Il politico siciliano voleva dare nuove speranze alla sua terra fermando i rapporti tra alcuni uomini delle istituzioni e la mafia
PALERMO, 6 gennaio – Anche se nel 1995 tanti componenti di Cosa Nostra sono stati condannati per l’omicidio (tra cui Salvatore Riina, Michele Greco e Bernardo Provenzano) non è ancora stata fatta piena luce sull’agguato mafioso che costò la vita a Piersanti Mattarella.
Era il 6 gennaio 1980, Mattarella militava nella Democrazia Cristiana ed era presidente della Regione dal 9 febbraio del 1978, in una coalizione in cui presenziava anche il Partito Comunista Italiano.
All’Ars furono più di 70 su 100 i voti che lo vollero governatore regionale, e Mattarella aveva le idee chiarissime sul proprio programma politico: bisognava rinnovare l’assetto esistente e riconoscere in alcuni esponenti del suo stesso partito dei punti di riferimento concreti e pericolosissimi per la mafia isolana, due nomi per tutti quelli di Vito Ciancimino e di Salvo Lima.

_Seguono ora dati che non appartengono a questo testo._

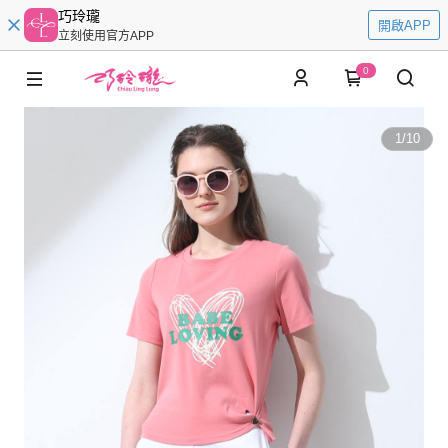
巧玲瓏
開啟APP
立刻使用官方APP
0
1
/
10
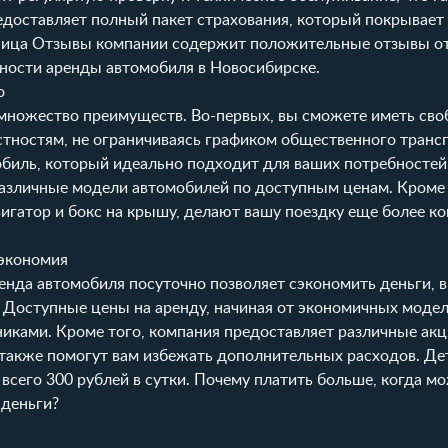
редоставляет полный пакет страхования, который покрывае
ница
Отзывы
компании содержит положительные отзывы о
сности аренды автомобиля в Новосибирске.
о
множество преимуществ. Во-первых, вы сможете иметь сво
стностям, не ограничиваясь графиком общественного трансп
обиль, который идеально подходит для ваших потребностей
различные модели автомобилей по доступным ценам. Кроме 
авигатор и бокс на крышу, делают вашу поездку еще более к
 экономия
нда автомобиля посуточно позволяет сэкономить деньги, в
 Доступные цены на аренду, начиная от экономичных модел
ками. Кроме того, компания предоставляет различные акц
у также помогут вам избежать дополнительных расходов. Де
 всего 300 рублей в сутки. Почему платить больше, когда м
 деньги?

Dopo l’assassinio di Peppino Impastato, membro della Democrazia Proletaria, irriverente e instancabile oppositore mafioso, ucciso a Cinisi il 9 maggio 1978 (proprio lo stesso giorno del ritrovamento del corpo di Aldo Moro) per volere del boss Tano Badalamenti, Piersanti Mattarella pronunciò un lungo e accusatorio discorso contro Cosa Nostra, proprio a Cinisi, rivelando che la mafia e le sue infiltrazioni nella politica avrebbero avuto i giorni contati. Dello stesso avviso anche il segretario regionale del PCI, Pio La Torre.

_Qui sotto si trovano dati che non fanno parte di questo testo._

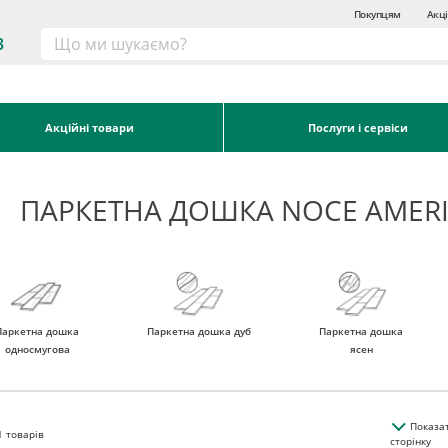
Покупцям
Акці
3
Акційні товари
Послуги і сервіси
ПАРКЕТНА ДОШКА NOCE AMER
Паркетна дошка
Паркетна дошка дуб
Паркетна дошка
односмугова
ясен
Показа
1
товарів
сторінку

Ma quei colpi di pistola sferzati contro il democristiano, mentre si stava recando con la famiglia alla messa dell’Epifania, furono un fulmine a ciel sereno. Tristemente indimenticabile la foto scattata da Letizia Battaglia, che ritrae il corpo di Piersanti Mattarella tra le braccia del fratello Sergio, oggi presidente della Repubblica, ancora in parte a bordo della Fiat 132. All’inizio si pensò a un attentato operato dalla destra eversiva, ma dopo le dichiarazioni di Tommaso Buscetta, Gaspare Mutolo e Francesco Marino Mannoia si individuarono nei corleonesi e nei loro alleati i mandanti dell’omicidio. Sono ancora troppe, però, le incertezze riguardo all’accaduto: ciò che possiamo fare è celebrare la memoria di Piersanti Mattarella, un uomo politico di altissimo profilo, un uomo dello Stato che voleva sconfiggere una mafia sempre più potente e politicizzata, un membro delle istituzioni che intendeva contrastare con tutte le proprie forze l’ascesa dei membri corrotti e criminali del suo stesso partito. Questi sono i siciliani che vogliamo e dobbiamo necessariamente ricordare, per tenere sempre vivo e presente l’impegno della lotta contro la criminalità organizzata.